_Task to complete:_
Transcription task. Write out each entry verbatim and exclude any image.

[Records from a dataset]
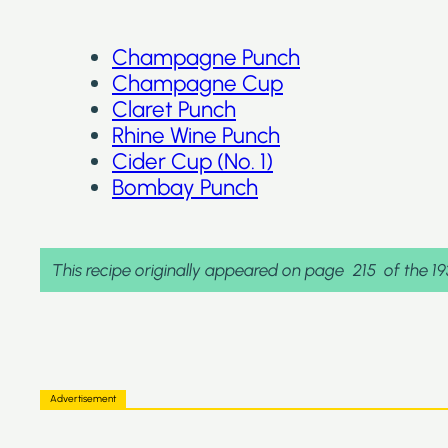
Champagne Punch
Champagne Cup
Claret Punch
Rhine Wine Punch
Cider Cup (No. 1)
Bombay Punch
This recipe originally appeared on page
215
of the 1
Advertisement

_Task response:_
Champagne Punch
Champagne Cup
Claret Punch
Rhine Wine Punch
Cider Cup (No. 1)
Bombay Punch
This recipe originally appeared on page
215
of the 1
Advertisement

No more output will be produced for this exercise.